Parla del “setting” mentre personalmente lo detesto. Apprezzo le regole Sono necessarie ma queste non vogliono dire veramente un @@@@@. Questo dannato setting terapeutico mi fa sentire un autentico incapace, di far funzionare la relazione di stare nella relazione di progredire e comunicare. Non so dire se sono più frustrato con la rigidità della professionista o con me stesso per non trovare la strada per comunicare in maniera efficace. Non riesco a razionalizzare la situazione è trovare la strada la soluzione. Continua a ripetere delle frasi “ne parliamo in seduta” , “la seduta si fa in presenza” mi sento impotente nel gestire la relazione.
Mi domando e vi domando ci sarà un modo di usare i limiti i vincoli i problemi che il setting porta a mio vantaggio? Non vedo l’utilità del setting nella terapia di questo. Ammetto sicuramente è per mia ignoranza ma mi va stretto come la fiducia nel terapeuta per responsabilità mia difficoltà mia non riesco a crearla per quanto mi impegno. La cosa che mi manda avanti è che la terapia è utile lo so. Devo solo trovare la strada corretta per riuscire. Ma da solo il/la terapeuta non può fornirmi alcun contributo in ciò.

Ps.: con questo non sto assolutamente svalutando il/la professionista è il suo operato e contributo, anzi è capace e in gamba. Ma se devo fidarmi di qualcuno mi fido di me stesso.

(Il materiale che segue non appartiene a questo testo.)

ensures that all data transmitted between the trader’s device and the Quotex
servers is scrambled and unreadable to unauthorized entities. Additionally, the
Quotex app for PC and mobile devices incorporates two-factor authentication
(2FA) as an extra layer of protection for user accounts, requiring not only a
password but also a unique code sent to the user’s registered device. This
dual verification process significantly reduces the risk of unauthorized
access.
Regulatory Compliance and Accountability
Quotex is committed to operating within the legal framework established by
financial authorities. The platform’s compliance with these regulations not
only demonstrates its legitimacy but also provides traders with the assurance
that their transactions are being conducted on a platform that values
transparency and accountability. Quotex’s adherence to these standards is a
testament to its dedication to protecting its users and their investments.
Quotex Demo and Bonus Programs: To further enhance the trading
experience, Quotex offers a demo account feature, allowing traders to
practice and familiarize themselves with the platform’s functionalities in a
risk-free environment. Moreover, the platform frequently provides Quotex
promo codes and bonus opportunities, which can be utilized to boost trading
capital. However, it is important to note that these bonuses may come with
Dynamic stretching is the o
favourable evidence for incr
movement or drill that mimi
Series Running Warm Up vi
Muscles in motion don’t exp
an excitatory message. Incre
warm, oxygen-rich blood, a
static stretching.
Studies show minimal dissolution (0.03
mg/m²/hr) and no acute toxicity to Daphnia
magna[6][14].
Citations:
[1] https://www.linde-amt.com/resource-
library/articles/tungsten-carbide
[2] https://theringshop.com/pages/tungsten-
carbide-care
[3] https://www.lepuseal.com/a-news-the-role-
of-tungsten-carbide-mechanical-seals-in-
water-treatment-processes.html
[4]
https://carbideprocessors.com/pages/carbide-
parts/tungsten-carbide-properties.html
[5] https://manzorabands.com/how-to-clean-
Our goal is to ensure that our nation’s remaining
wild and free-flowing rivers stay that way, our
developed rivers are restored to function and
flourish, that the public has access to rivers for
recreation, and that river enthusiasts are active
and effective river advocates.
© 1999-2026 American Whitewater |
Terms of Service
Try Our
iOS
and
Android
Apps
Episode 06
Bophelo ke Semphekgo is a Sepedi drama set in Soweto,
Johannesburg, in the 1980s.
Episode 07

Grazie per le risposte e del vostro tempo.
Saluti
SB

Buongiorno

Scrive spesso in questa sede. Le ribadisco ciò che nelle mie risposte precedenti è già emerso. Penso che, proprio a causa della sua difficoltà ad affidarsi, senta il setting terapeutico, come impossibile da gestire emotivamente. Credo che, il fatto di dare e darsi del tempo per potersi fidare e affidare, sia il cardine di ogni percorso personale. Probabilmente, a fronte di suoi vissuti personali, ad oggi, come in passato, fatica a lasciarsi andare, a fidarsi. Per poter apportare dei cambiamenti e essere maggiormente sereno, dovrebbe iniziare a sentire il setting terapeutico come un aiuto e una tutela, non come un ostacolo. La sua terapeuta, dal mio punto di vista, mette dei limiti e delle regole necessarie per elaborare ciò che lei ora fa molta fatica a comprendere emotivamente e a "sentire". Riuscirà a lasciare andare le difese, per poi affidarsi, ma ci vuole un po'. Le consiglio nuovamente di darsi del tempo, anzi di dare ad entrambi e al vostro percorso fiducia e non abbia fretta. Si prenda tempo e provi a vedere, in ciò che sta svolgendo, un'occasione di "crescita" personale e un'opportunità.